Work to complete -> Search the data for the string "одягом", and report each line where it is found.

====

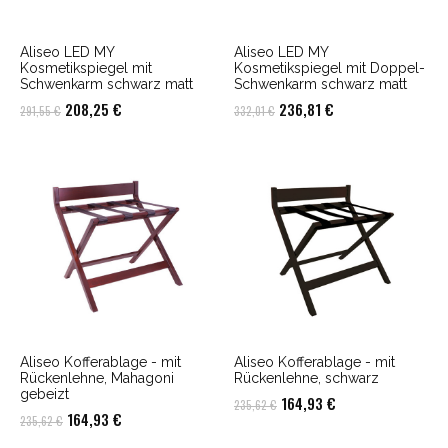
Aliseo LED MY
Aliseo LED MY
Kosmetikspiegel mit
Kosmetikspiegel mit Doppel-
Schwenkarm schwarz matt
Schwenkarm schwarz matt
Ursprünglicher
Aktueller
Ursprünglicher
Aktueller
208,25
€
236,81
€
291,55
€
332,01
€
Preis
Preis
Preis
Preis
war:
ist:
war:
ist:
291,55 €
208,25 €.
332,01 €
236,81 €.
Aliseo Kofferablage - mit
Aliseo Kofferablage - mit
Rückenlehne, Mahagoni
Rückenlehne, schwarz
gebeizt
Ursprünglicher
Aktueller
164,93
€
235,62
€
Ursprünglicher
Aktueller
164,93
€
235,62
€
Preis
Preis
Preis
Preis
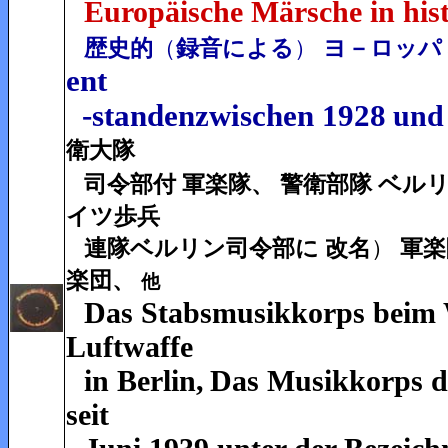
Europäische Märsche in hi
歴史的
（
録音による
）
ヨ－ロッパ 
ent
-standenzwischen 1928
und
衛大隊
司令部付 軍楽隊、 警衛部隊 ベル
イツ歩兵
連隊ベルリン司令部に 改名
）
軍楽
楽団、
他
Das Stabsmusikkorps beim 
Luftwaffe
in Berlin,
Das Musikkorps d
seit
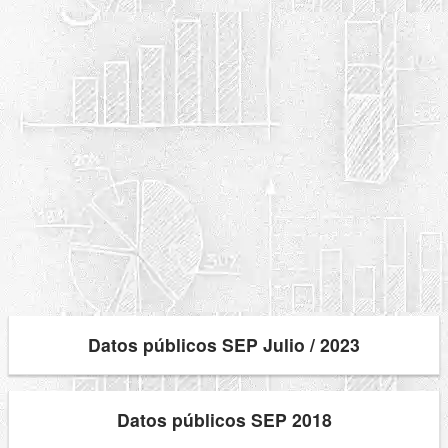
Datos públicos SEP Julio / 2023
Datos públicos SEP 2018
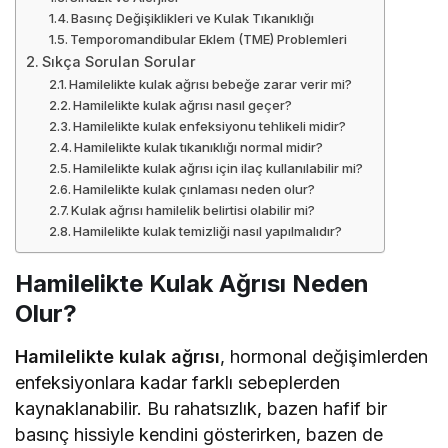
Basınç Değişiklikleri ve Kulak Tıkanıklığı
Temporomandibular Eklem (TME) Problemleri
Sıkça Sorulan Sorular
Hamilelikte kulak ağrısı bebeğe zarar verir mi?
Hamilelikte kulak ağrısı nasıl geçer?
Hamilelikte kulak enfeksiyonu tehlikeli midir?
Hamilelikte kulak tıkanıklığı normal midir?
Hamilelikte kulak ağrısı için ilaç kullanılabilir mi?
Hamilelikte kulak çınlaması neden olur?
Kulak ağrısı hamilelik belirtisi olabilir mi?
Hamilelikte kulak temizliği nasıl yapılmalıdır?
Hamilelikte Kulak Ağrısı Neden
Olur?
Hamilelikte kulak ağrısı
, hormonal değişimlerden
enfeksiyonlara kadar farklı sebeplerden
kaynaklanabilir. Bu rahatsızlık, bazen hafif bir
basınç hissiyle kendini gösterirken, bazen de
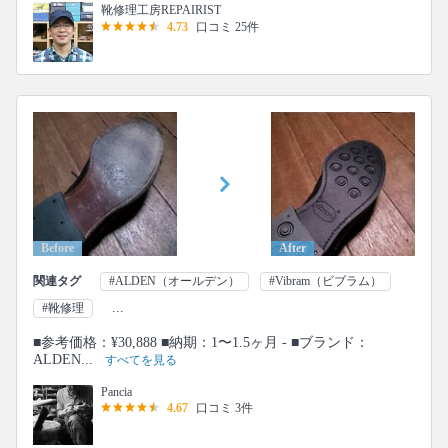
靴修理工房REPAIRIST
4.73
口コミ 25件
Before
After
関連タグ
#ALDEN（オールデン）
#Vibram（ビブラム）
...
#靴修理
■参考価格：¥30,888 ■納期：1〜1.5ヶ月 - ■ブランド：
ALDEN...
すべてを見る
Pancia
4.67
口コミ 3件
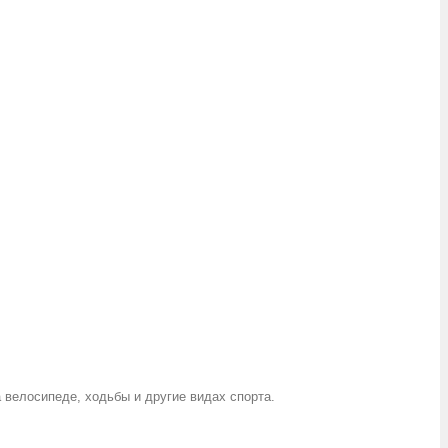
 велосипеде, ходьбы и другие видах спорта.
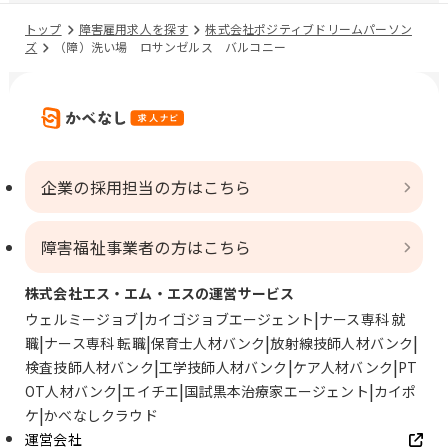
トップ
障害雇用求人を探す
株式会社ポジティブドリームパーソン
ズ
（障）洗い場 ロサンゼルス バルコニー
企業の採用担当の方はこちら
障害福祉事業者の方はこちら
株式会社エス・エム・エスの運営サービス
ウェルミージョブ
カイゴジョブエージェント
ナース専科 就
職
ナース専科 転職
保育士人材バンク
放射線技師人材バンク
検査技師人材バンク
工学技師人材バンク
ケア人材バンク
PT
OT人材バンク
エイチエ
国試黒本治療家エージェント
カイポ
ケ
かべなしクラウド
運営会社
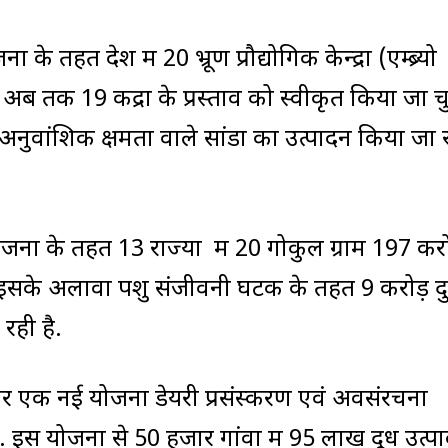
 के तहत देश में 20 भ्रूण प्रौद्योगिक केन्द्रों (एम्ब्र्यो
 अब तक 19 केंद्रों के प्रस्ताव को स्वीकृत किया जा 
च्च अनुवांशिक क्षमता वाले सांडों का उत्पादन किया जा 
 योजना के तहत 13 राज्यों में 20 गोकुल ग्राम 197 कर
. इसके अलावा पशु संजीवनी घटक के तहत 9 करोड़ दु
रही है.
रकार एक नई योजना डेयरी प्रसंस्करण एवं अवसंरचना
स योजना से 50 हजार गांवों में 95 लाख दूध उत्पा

====

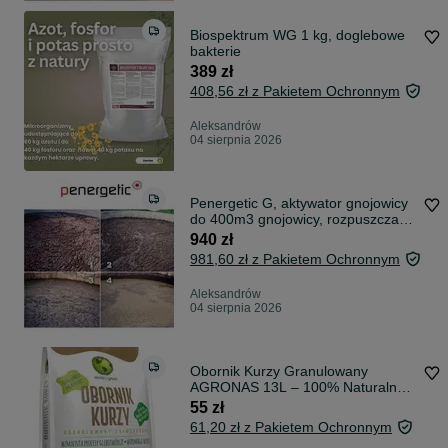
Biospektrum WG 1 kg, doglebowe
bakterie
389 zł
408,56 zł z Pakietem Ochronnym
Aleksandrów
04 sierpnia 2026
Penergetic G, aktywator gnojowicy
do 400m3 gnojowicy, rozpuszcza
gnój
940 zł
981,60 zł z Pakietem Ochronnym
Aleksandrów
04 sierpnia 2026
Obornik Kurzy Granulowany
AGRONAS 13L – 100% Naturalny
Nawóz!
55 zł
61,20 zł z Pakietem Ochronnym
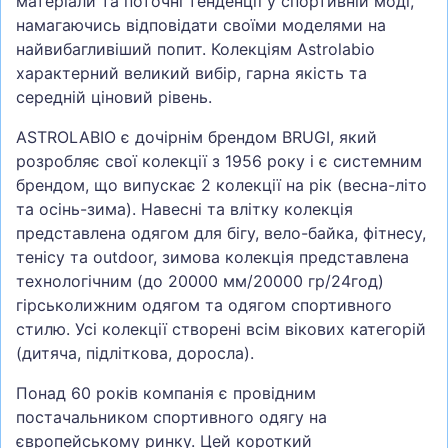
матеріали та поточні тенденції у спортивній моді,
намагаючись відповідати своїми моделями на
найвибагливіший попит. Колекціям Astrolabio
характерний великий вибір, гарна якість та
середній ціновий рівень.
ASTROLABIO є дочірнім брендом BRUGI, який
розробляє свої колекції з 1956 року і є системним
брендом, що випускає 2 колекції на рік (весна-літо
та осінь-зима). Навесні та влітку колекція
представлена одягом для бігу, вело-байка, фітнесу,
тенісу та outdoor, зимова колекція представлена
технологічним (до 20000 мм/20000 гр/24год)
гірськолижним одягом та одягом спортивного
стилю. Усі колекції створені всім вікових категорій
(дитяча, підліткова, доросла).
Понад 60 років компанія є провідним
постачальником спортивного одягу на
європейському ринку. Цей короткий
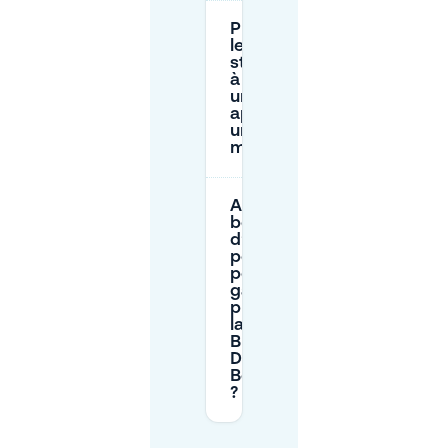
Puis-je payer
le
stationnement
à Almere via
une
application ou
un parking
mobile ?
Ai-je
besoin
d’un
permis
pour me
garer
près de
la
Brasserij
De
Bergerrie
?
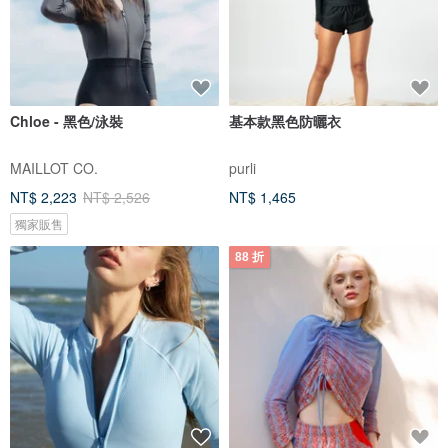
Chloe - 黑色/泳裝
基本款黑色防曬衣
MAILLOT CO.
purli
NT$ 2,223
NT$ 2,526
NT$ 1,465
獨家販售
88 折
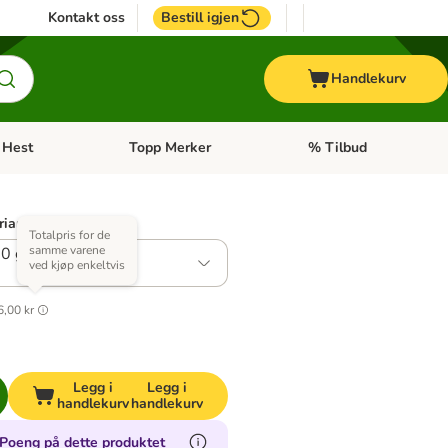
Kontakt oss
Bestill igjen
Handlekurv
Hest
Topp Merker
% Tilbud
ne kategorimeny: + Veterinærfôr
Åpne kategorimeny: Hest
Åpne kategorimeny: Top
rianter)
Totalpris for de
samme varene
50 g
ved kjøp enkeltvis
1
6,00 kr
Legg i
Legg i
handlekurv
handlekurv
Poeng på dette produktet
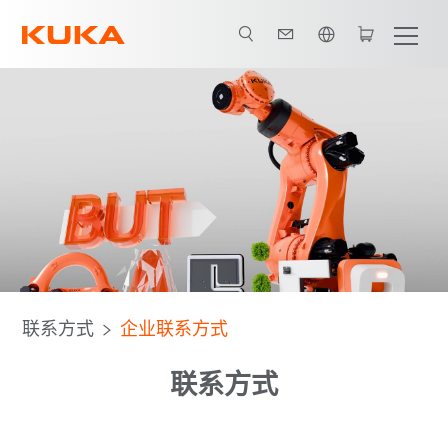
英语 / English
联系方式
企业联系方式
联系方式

====

Result ->
представлена одягом для бігу, вело-байка, фітнесу,
гірськолижним одягом та одягом спортивного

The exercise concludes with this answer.